» **What is expected**:
Reproduce the listing in full, pictures excluded.
(Provided material begins)
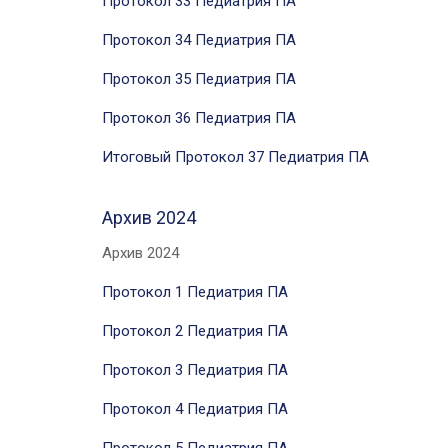
Протокол 33 Педиатрия ПА
Протокол 34 Педиатрия ПА
Протокол 35 Педиатрия ПА
Протокол 36 Педиатрия ПА
Итоговый Протокол 37 Педиатрия ПА
Архив 2024
Архив 2024
Протокол 1 Педиатрия ПА
Протокол 2 Педиатрия ПА
Протокол 3 Педиатрия ПА
Протокол 4 Педиатрия ПА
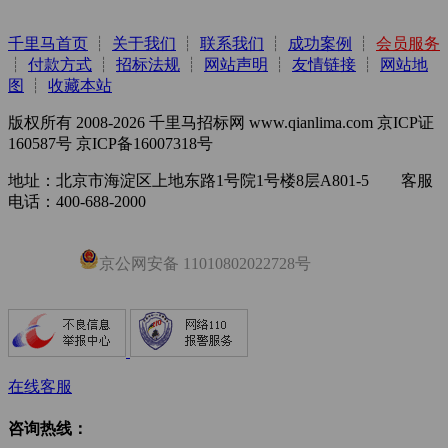
千里马首页
┊
关于我们
┊
联系我们
┊
成功案例
┊
会员服务
┊
付款方式
┊
招标法规
┊
网站声明
┊
友情链接
┊
网站地
图
┊
收藏本站
版权所有 2008-2026 千里马招标网 www.qianlima.com 京ICP证
160587号 京ICP备16007318号
地址：北京市海淀区上地东路1号院1号楼8层A801-5 客服
电话：400-688-2000
京公网安备 11010802022728号
在线客服
咨询热线：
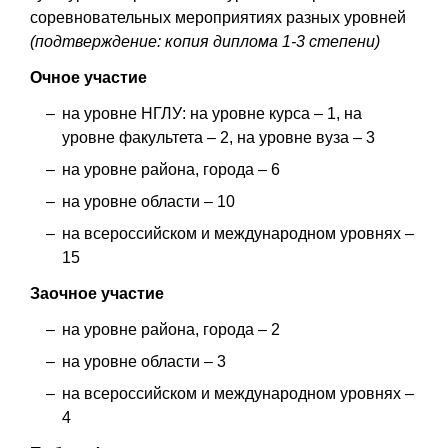
соревновательных мероприятиях разных уровней
(подтверждение: копия диплома 1-3 степени)
Очное участие
на уровне НГЛУ: на уровне курса – 1, на
уровне факультета – 2, на уровне вуза – 3
на уровне района, города – 6
на уровне области – 10
на всероссийском и международном уровнях –
15
Заочное участие
на уровне района, города – 2
на уровне области – 3
на всероссийском и международном уровнях –
4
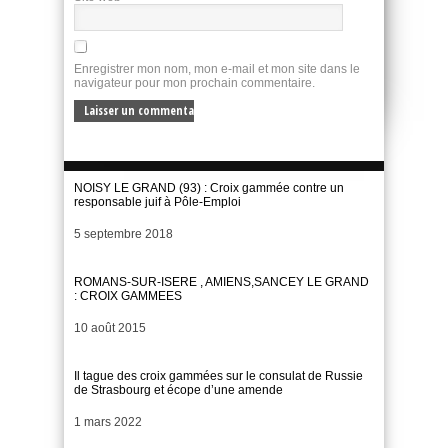
Enregistrer mon nom, mon e-mail et mon site dans le
navigateur pour mon prochain commentaire.
NOISY LE GRAND (93) : Croix gammée contre un
responsable juif à Pôle-Emploi
Date
5 septembre 2018
ROMANS-SUR-ISERE , AMIENS,SANCEY LE GRAND
: CROIX GAMMEES
Date
10 août 2015
Il tague des croix gammées sur le consulat de Russie
de Strasbourg et écope d’une amende
Date
1 mars 2022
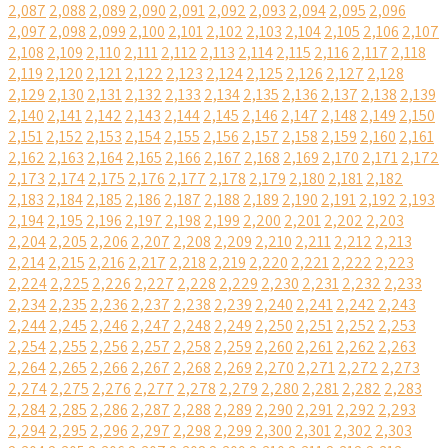
2,087
2,088
2,089
2,090
2,091
2,092
2,093
2,094
2,095
2,096
2,097
2,098
2,099
2,100
2,101
2,102
2,103
2,104
2,105
2,106
2,107
2,108
2,109
2,110
2,111
2,112
2,113
2,114
2,115
2,116
2,117
2,118
2,119
2,120
2,121
2,122
2,123
2,124
2,125
2,126
2,127
2,128
2,129
2,130
2,131
2,132
2,133
2,134
2,135
2,136
2,137
2,138
2,139
2,140
2,141
2,142
2,143
2,144
2,145
2,146
2,147
2,148
2,149
2,150
2,151
2,152
2,153
2,154
2,155
2,156
2,157
2,158
2,159
2,160
2,161
2,162
2,163
2,164
2,165
2,166
2,167
2,168
2,169
2,170
2,171
2,172
2,173
2,174
2,175
2,176
2,177
2,178
2,179
2,180
2,181
2,182
2,183
2,184
2,185
2,186
2,187
2,188
2,189
2,190
2,191
2,192
2,193
2,194
2,195
2,196
2,197
2,198
2,199
2,200
2,201
2,202
2,203
2,204
2,205
2,206
2,207
2,208
2,209
2,210
2,211
2,212
2,213
2,214
2,215
2,216
2,217
2,218
2,219
2,220
2,221
2,222
2,223
2,224
2,225
2,226
2,227
2,228
2,229
2,230
2,231
2,232
2,233
2,234
2,235
2,236
2,237
2,238
2,239
2,240
2,241
2,242
2,243
2,244
2,245
2,246
2,247
2,248
2,249
2,250
2,251
2,252
2,253
2,254
2,255
2,256
2,257
2,258
2,259
2,260
2,261
2,262
2,263
2,264
2,265
2,266
2,267
2,268
2,269
2,270
2,271
2,272
2,273
2,274
2,275
2,276
2,277
2,278
2,279
2,280
2,281
2,282
2,283
2,284
2,285
2,286
2,287
2,288
2,289
2,290
2,291
2,292
2,293
2,294
2,295
2,296
2,297
2,298
2,299
2,300
2,301
2,302
2,303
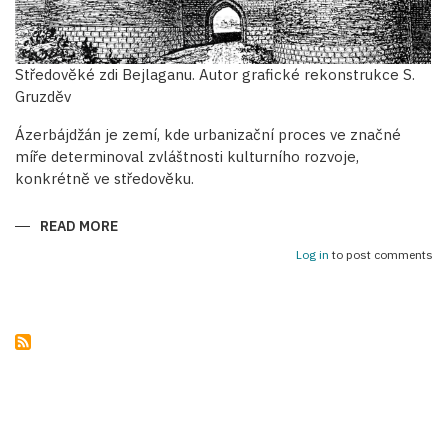
Středověké zdi Bejlaganu. Autor grafické rekonstrukce S.
Gruzděv
Ázerbájdžán je zemí, kde urbanizační proces ve značné
míře determinoval zvláštnosti kulturního rozvoje,
konkrétně ve středověku.
READ MORE
ABOUT
OBRANNÉ
STAVBY
Log in
to post comments
STŘEDOVĚKÝCH
ÁZERBÁJDŽÁNSKÝCH
MĚST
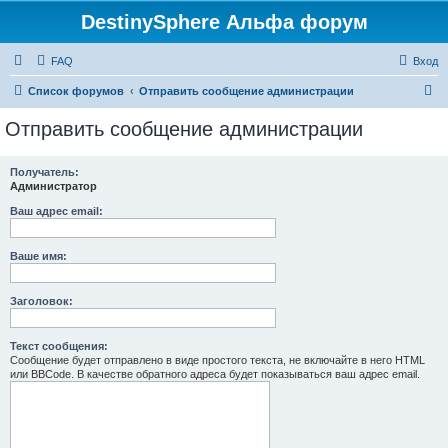
DestinySphere Альфа форум
FAQ
Вход
П
Список форумов
Отправить сообщение администрации
о
Отправить сообщение администрации
и
с
Получатель:
Администратор
к
Ваш адрес email:
Ваше имя:
Заголовок:
Текст сообщения:
Сообщение будет отправлено в виде простого текста, не включайте в него HTML
или BBCode. В качестве обратного адреса будет показываться ваш адрес email.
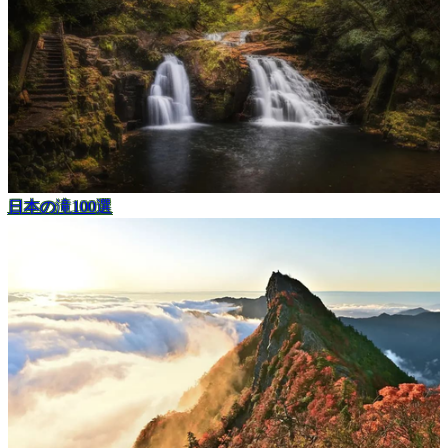
日本の滝100選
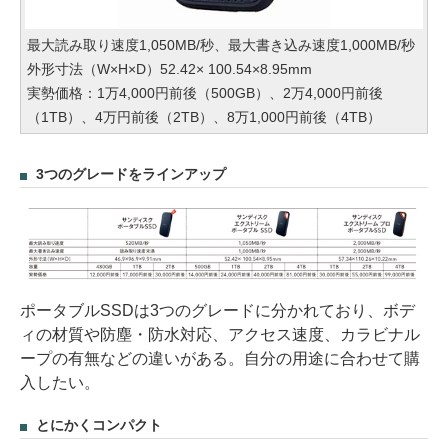
最大読み取り速度1,050MB/秒、最大書き込み速度1,000MB/秒
外形寸法（W×H×D）52.42× 100.54×8.95mm
実勢価格：1万4,000円前後（500GB）、2万4,000円前後
（1TB）、4万円前後（2TB）、8万1,000円前後（4TB）
3つのグレードをラインアップ
ポータブルSSDは3つのグレードに分かれており、ボデ
ィの材質や防塵・防水対応、アクセス速度、カラビナル
ープの有無などの違いがある。自分の用途に合わせて購
入したい。
とにかくコンパクト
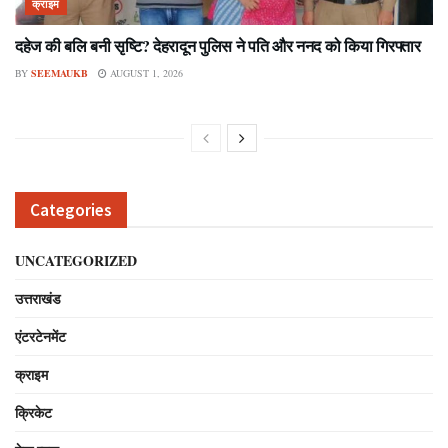
क्राइम
दहेज की बलि बनी सृष्टि? देहरादून पुलिस ने पति और ननद को किया गिरफ्तार
BY
SEEMAUKB
AUGUST 1, 2026
Categories
UNCATEGORIZED
उत्तराखंड
एंटरटेनमेंट
क्राइम
क्रिकेट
(Provided material ends)
» **Exercise response**:
Протокол 33 Педиатрия ПА
Протокол 34 Педиатрия ПА
Протокол 35 Педиатрия ПА
Протокол 36 Педиатрия ПА
Итоговый Протокол 37 Педиатрия ПА
Архив 2024
Архив 2024
Протокол 1 Педиатрия ПА
Протокол 2 Педиатрия ПА
Протокол 3 Педиатрия ПА
Протокол 4 Педиатрия ПА
千里马首页
┊
关于我们
┊
联系我们
┊
成功案例
┊
会员服务
┊
付款方式
┊
招标法规
┊
网站声明
┊
友情链接
┊
网站地
图
┊
收藏本站
版权所有 2008-2026 千里马招标网 www.qianlima.com 京ICP证
160587号 京ICP备16007318号
地址：北京市海淀区上地东路1号院1号楼8层A801-5 客服
电话：400-688-2000
京公网安备 11010802022728号
在线客服
咨询热线：
соревновательных мероприятиях разных уровней
(подтверждение: копия диплома 1-3 степени)
Очное участие
на уровне НГЛУ: на уровне курса – 1, на
уровне факультета – 2, на уровне вуза – 3
на уровне района, города – 6
на уровне области – 10
на всероссийском и международном уровнях –
15
Заочное участие
на уровне района, города – 2
на уровне области – 3
на всероссийском и международном уровнях –
4
Enregistrer mon nom, mon e-mail et mon site dans le
navigateur pour mon prochain commentaire.
NOISY LE GRAND (93) : Croix gammée contre un
responsable juif à Pôle-Emploi
Date
5 septembre 2018
ROMANS-SUR-ISERE , AMIENS,SANCEY LE GRAND
: CROIX GAMMEES
Date
10 août 2015
Il tague des croix gammées sur le consulat de Russie
de Strasbourg et écope d’une amende
Date
1 mars 2022
2,087
2,088
2,089
2,090
2,091
2,092
2,093
2,094
2,095
2,096
2,097
2,098
2,099
2,100
2,101
2,102
2,103
2,104
2,105
2,106
2,107
2,108
2,109
2,110
2,111
2,112
2,113
2,114
2,115
2,116
2,117
2,118
2,119
2,120
2,121
2,122
2,123
2,124
2,125
2,126
2,127
2,128
2,129
2,130
2,131
2,132
2,133
2,134
2,135
2,136
2,137
2,138
2,139
2,140
2,141
2,142
2,143
2,144
2,145
2,146
2,147
2,148
2,149
2,150
2,151
2,152
2,153
2,154
2,155
2,156
2,157
2,158
2,159
2,160
2,161
2,162
2,163
2,164
2,165
2,166
2,167
2,168
2,169
2,170
2,171
2,172
2,173
2,174
2,175
2,176
2,177
2,178
2,179
2,180
2,181
2,182
2,183
2,184
2,185
2,186
2,187
2,188
2,189
2,190
2,191
2,192
2,193
2,194
2,195
2,196
2,197
2,198
2,199
2,200
2,201
2,202
2,203
2,204
2,205
2,206
2,207
2,208
2,209
2,210
2,211
2,212
2,213
2,214
2,215
2,216
2,217
2,218
2,219
2,220
2,221
2,222
2,223
2,224
2,225
2,226
2,227
2,228
2,229
2,230
2,231
2,232
2,233
2,234
2,235
2,236
2,237
2,238
2,239
2,240
2,241
2,242
2,243
2,244
2,245
2,246
2,247
2,248
2,249
2,250
2,251
2,252
2,253
2,254
2,255
2,256
2,257
2,258
2,259
2,260
2,261
2,262
2,263
2,264
2,265
2,266
2,267
2,268
2,269
2,270
2,271
2,272
2,273
2,274
2,275
2,276
2,277
2,278
2,279
2,280
2,281
2,282
2,283
2,284
2,285
2,286
2,287
2,288
2,289
2,290
2,291
2,292
2,293
2,294
2,295
2,296
2,297
2,298
2,299
2,300
2,301
2,302
2,303
Středověké zdi Bejlaganu. Autor grafické rekonstrukce S.
Gruzděv
Ázerbájdžán je zemí, kde urbanizační proces ve značné
míře determinoval zvláštnosti kulturního rozvoje,
konkrétně ve středověku.
READ MORE
ABOUT
OBRANNÉ
STAVBY
Log in
to post comments
STŘEDOVĚKÝCH
ÁZERBÁJDŽÁNSKÝCH
MĚST
DestinySphere Альфа форум
FAQ
Вход
П
Список форумов
Отправить сообщение администрации
о
Отправить сообщение администрации
и
с
Получатель:
Администратор
к
Ваш адрес email:
Ваше имя:
Заголовок:
Текст сообщения:
Сообщение будет отправлено в виде простого текста, не включайте в него HTML
или BBCode. В качестве обратного адреса будет показываться ваш адрес email.
日本の滝100選
最大読み取り速度1,050MB/秒、最大書き込み速度1,000MB/秒
外形寸法（W×H×D）52.42× 100.54×8.95mm
実勢価格：1万4,000円前後（500GB）、2万4,000円前後
（1TB）、4万円前後（2TB）、8万1,000円前後（4TB）
3つのグレードをラインアップ
ポータブルSSDは3つのグレードに分かれており、ボデ
ィの材質や防塵・防水対応、アクセス速度、カラビナル
ープの有無などの違いがある。自分の用途に合わせて購
入したい。
とにかくコンパクト
क्राइम
दहेज की बलि बनी सृष्टि? देहरादून पुलिस ने पति और ननद को किया गिरफ्तार
BY
SEEMAUKB
AUGUST 1, 2026
Categories
UNCATEGORIZED
उत्तराखंड
एंटरटेनमेंट
क्राइम
क्रिकेट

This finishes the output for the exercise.